De therapie is gericht op de vele oorzaken en factoren die de ziekte verergeren. Dit gebeurt zowel met medicatie als door middel van aanvullende methoden die fysieke, psychologische en sociale componenten omvatten.
Het doel van de pijntherapie is enerzijds de geleiding van de pijn te onderbreken (medicamenteus) en anderzijds de pijnperceptie van de persoon te veranderen (niet-medicamenteus).
Medicatie:
Medicatie vormt vaak de basis van veel langdurige behandelingen. Volgens de Wereldgezondheidsorganisatie (WHO) wordt pijntherapie onderverdeeld in drie fasen (WHO-fasenschema):
- Stadium I: Niet-steroïde anti-inflammatoire geneesmiddelen voor lichte pijn.

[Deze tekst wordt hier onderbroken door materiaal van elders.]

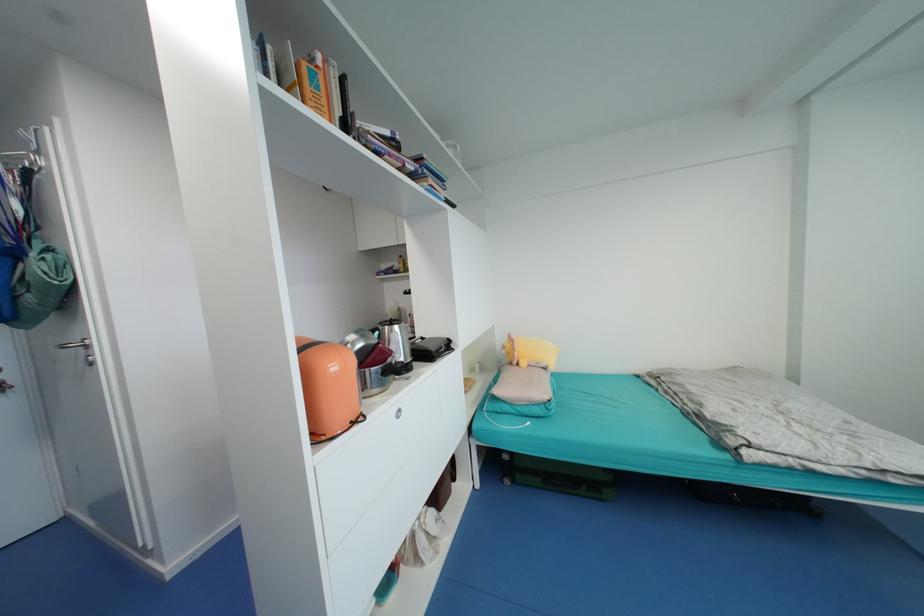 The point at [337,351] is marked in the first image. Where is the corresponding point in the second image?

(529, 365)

- Niveau II: Opioïden voor matige tot ernstige pijn
- Niveau III: Opioïden voor ernstige tot zeer ernstige pijn
Vaak begint de behandeling met het afbouwen van de hierboven genoemde medicijnen, die een rol kunnen spelen bij het chronisch worden van chronische pijn. Een voorbeeld is door geneesmiddelen veroorzaakte hoofdpijn, die ontstaat wanneer patiënten meer dan tien dagen per maand pijnstillers gebruiken. Voor sommige vormen van pijn kunnen aanvullende medicijnen worden gegeven, zoals anti-epileptica voor kolieken. Sommige antidepressiva hebben soms een zeer goed pijnstillend effect als positieve bijwerking.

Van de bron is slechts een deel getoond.